Para ser possivel uma recuperação completa a dor deve ser esquecida. É muito dificil não lembrar pessoas que lhe estão associadas, desde bombeiros a médicos, passando por todos que deram carinho e respeito em situações traumáticas. Mas o tempo dá todos os dias uma sensação de afastamento e já longe está a lembrança de locais e de esforços feitos para além das forças. Aos poucos adquiri-se o controlo do cotidiano e o coração vai pulsando de acordo com as leis da vida.
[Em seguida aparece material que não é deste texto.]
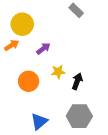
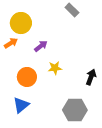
black arrow: (77, 81) -> (91, 77), moved
blue triangle: (39, 121) -> (21, 105), moved

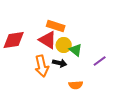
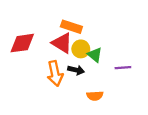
purple line: (100, 61) -> (123, 68), turned 32

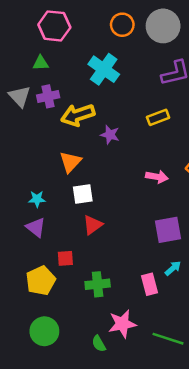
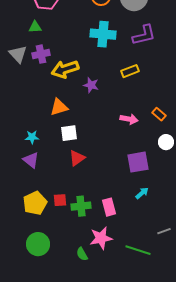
cyan cross: (104, 69) -> (103, 34), moved, turned -30
orange triangle: (70, 162) -> (59, 107), turned 30
red square: (65, 258) -> (60, 200), moved
pink rectangle: (149, 284) -> (109, 207), moved

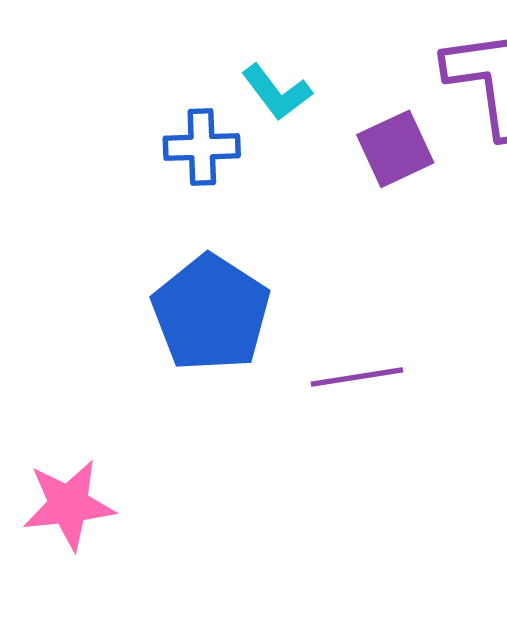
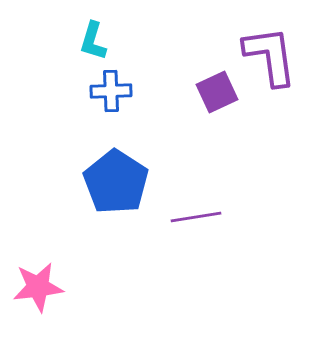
cyan L-shape: (277, 92) -> (93, 41), moved, turned 54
Há medo muitas vezes, pois não é fácil estar tão perto da morte. Nesse momento não existiu temor, mas uma paz profunda, entregue, como estava, a todos que me salvaram. E à Vida que me deu mais tempo para cumprir o que falta, devo agradecer este espaço até ao regresso a Casa.
Diz o povo que os trevos de quatro folhas dão sorte a quem os possui. Estas ilusões ajudam a viver e dão confiança a quem espera da vida um esforço menor e que tudo que ambiciona seja facilmente obtido. A isso chama-se sorte e se tiver o trevo melhor. E se o povo diz, como se pode contestar. Há também o costume de dizer que a voz do povo é a voz de Deus. Assim é melhor possuir um trevo ou um vaso cheio de trevos e esperar sentado. Talvez por isso a vida aqui tem sido tão dificil, bastando crer que vai melhorar. Para recuperar a saúde não basta querer, é preciso muita força de vontade e também ter dinheiro, necessário ao conforto e amparo que cada doente vai pedindo. Não há trevo que nos acuda, nem há sorte que nos valha. Apenas a sorte de poder olhar a beleza de uma planta rara que se fecha sobre si à tardinha e se abre à luz da manhã. E morre no outono e renasce na primavera. Esta é a mensagem: tudo renasce e tudo pode ser belo .
As árvores cortam a visão do jardim na sua totalidade. Mas como sem elas o jardim não existiria, temos de encantar-nos com os espaços abertos e a beleza que cada um deles contém. Assim ,passeavamos de mãos dadas pelas alamedas circundadas de cores, com o verde da relva a entrar no pensamento, dando à conversa a leveza própria dos momentos felizes. Era um dia de primavera. E, tal como as nossas vidas, resplandecia de luz. Tudo seria eterno até ao inverno. O jardim seria outro naquele local e nós, também diferentes, não voltamos a vê-lo. Ficou esquecida a conversa, o calor das mãos perdeu-se na memória. Nem os nomes são lembrados. Como tudo na vida, o princípio e o fim são novelos sem ponta visível. O jardim ainda tem nome. É o que resta.
No príncipio do sec.XX eram vendidos uns fascículos com o título de "Os serões", que para além de contos de autores conhecidos também ensinavam costura, bordados, etc. Os contos infantis eram acompanhados de desenhos sugestivos, tudo apto ao sono das crianças. Mas um ficou na memória, pelo medo que causava. Chamava-se "Os manos papões", sem figura humana, apenas uns sacos pretos, onde eram mantidos o avô, os netos, o criado, para serem comidos quando os Papões tivessem fome. O conto era lido por uma das tias e acabava assim: "e come-se a criança". Aqui era a sensação de terror, ouvida vezes sem conta, mas sempre pedida, não sei porquê. Essa coleção está hoje na Biblioteca da Câmara Municipal de Èvora, em homenagem ao meu Avô, que ali foi vereador, contrbuindo para o desenvolvimento da cidade. Pela sua raridade ali se manterá, mas Os manos papões serão sempre vivos em mim.